Thanks to aggressive contract negotiations, UK companies are getting price concessions of up to 23 percent from their outsourcing suppliers, according to a recent Compass Management Consultancy study. Yet that's not necessarily a good thing. A silicon.com article quotes Geraldine Fox, the company's director of sourcing services:
We are seeing aggressive, high-level targets plucked from the air in contract negotiations which bear little relation to what the business needs. Asking for a 20 per cent cut across the board could be too much -- and drive a contract to failure.
As I just blogged earlier this month, citing my recent interview with Deloitte Consulting's Hobart Harris, emphasizing short-term cost savings over long-term process improvement leads to disappointment in many outsourcing initiatives.
Though a desire for competitive pricing is one of the main drivers behind the growing popularity of a multi-sourcing model, Harris says that many companies fail to take into account the costs and complexity of transferring services from one supplier to another.

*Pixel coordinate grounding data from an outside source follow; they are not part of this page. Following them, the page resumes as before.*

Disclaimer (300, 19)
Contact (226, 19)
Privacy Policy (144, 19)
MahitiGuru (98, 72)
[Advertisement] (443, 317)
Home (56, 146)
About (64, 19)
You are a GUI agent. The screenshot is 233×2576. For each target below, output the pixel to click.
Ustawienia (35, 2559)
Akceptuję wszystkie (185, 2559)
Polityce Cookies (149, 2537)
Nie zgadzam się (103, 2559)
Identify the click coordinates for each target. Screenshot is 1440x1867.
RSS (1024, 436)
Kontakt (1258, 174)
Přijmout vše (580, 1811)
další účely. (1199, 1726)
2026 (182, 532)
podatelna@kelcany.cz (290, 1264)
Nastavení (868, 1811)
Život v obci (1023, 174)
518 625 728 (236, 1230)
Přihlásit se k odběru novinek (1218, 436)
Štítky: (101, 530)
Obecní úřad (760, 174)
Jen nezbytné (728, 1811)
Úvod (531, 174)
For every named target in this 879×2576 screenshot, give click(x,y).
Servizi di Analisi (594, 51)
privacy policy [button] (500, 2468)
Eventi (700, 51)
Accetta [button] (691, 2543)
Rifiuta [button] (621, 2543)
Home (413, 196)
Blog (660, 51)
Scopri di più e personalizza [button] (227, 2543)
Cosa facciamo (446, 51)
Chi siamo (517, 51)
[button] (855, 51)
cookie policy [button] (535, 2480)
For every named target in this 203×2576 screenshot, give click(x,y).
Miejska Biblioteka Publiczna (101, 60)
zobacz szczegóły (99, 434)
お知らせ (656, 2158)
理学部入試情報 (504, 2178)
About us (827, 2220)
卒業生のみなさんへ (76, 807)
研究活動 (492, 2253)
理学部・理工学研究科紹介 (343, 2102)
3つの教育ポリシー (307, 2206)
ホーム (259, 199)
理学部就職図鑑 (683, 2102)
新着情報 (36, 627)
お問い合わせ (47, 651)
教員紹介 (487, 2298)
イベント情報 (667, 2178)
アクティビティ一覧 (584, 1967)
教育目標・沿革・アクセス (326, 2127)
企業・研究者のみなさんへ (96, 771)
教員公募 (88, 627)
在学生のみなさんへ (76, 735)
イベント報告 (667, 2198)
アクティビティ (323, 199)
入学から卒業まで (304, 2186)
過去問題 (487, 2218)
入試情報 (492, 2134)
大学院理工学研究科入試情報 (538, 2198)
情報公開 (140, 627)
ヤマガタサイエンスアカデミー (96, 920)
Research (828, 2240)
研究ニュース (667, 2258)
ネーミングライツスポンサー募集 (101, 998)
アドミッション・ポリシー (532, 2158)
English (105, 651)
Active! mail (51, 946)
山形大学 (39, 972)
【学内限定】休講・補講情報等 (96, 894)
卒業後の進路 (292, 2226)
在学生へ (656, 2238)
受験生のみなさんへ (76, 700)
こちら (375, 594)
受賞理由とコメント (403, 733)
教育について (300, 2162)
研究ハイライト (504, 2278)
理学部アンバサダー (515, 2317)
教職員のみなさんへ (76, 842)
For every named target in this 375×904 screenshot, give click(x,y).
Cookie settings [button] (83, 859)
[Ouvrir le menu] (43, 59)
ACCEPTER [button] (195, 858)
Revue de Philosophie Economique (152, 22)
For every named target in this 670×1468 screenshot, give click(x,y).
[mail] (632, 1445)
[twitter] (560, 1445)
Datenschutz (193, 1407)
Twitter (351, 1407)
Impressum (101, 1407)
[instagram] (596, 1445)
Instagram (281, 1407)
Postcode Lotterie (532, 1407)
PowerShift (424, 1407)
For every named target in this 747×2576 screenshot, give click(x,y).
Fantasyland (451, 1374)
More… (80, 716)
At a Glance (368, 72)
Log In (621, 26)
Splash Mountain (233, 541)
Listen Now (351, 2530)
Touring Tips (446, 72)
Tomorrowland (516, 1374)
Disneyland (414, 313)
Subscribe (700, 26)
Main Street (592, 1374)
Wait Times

Indeed, in their haste to pat themselves on the back for driving a hard bargain, many companies miss larger cost ramifications. Fox tells silicon.com that suppliers often manage to recoup early discounts over the life of an outsourcing contract. Also, she cautions, managers tend to treat outsourcing costs as discretionary spend, despite the fact that their suppliers may provide core services.
This IT Week article offers some good and pragmatic advice on renegotiating an outsourcing contract. Among the suggestions: Meet regularly with suppliers and use pre-determined metrics to discuss whether the desired goals are being attained. Ask for additional services at the same cost, rather than a lower price.